Mehleb represents common ground with stakeholders

Ibrahim Mehleb’s appointment as prime minister-designate in many ways represents the current local and regional centers of economic power in Egypt — and what is to come.

Mehleb’s resume includes stints on the former ruling National Democratic Party policies committee, state-owned construction companies, the Housing Ministry and various Saudi Arabian construction firms.

At a press conference at the presidential palace Tuesday afternoon, Mehleb, the former housing minister, said he would continue the work of the current government, but played down his ability to make significant progress.

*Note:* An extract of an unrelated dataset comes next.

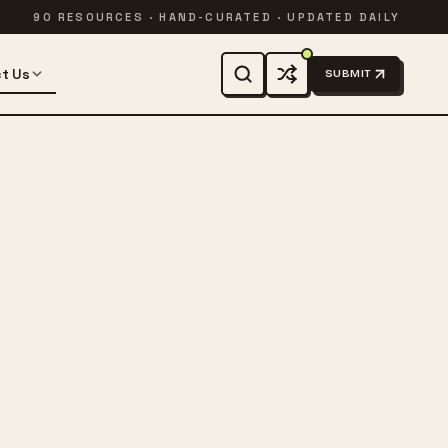
90 RESOURCES · HAND-CURATED · UPDATED DAILY
t Us
SUBMIT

“We need to understand that our resources are limited,” he said in a somewhat avuncular tone. Mehleb falls under the ambiguous category of technocrats, which have dominated most discussions of government. Although most of Egypt’s crises over the past few years have tended to be political in nature, public figures have elevated technocrats, often interpreted as experienced politicians and businessmen. This narrow group of people most often have ties to the NDP.

Mehleb falls under this category. Before serving on the policies committee of the NDP, he gained most of his managerial experience as the head of the state-owned Arab Contractors, the largest construction firm in Egypt. The ring road, Sharm el-Sheikh Airport, and the Supreme Constitutional Court are among its most prominent projects.

He left that position to head the Housing Ministry. Yahia Shawkat, a housing researcher with the Egyptian Initiative for Personal Rights told Mada Masr that his tenure there was rather unremarkable.

“He has made himself look like he has been doing a lot, he has visited sites and projects for the Housing Ministry,” Shawkat said, adding that there was a lack of strategies, whether long or short-term, under his leadership.

“He put a lot of effort into boosting the real estate market himself, and the real estate market is on the opposite spectrum of what he should be doing. He continued in the same paradigm of housing commoditization,” he explained.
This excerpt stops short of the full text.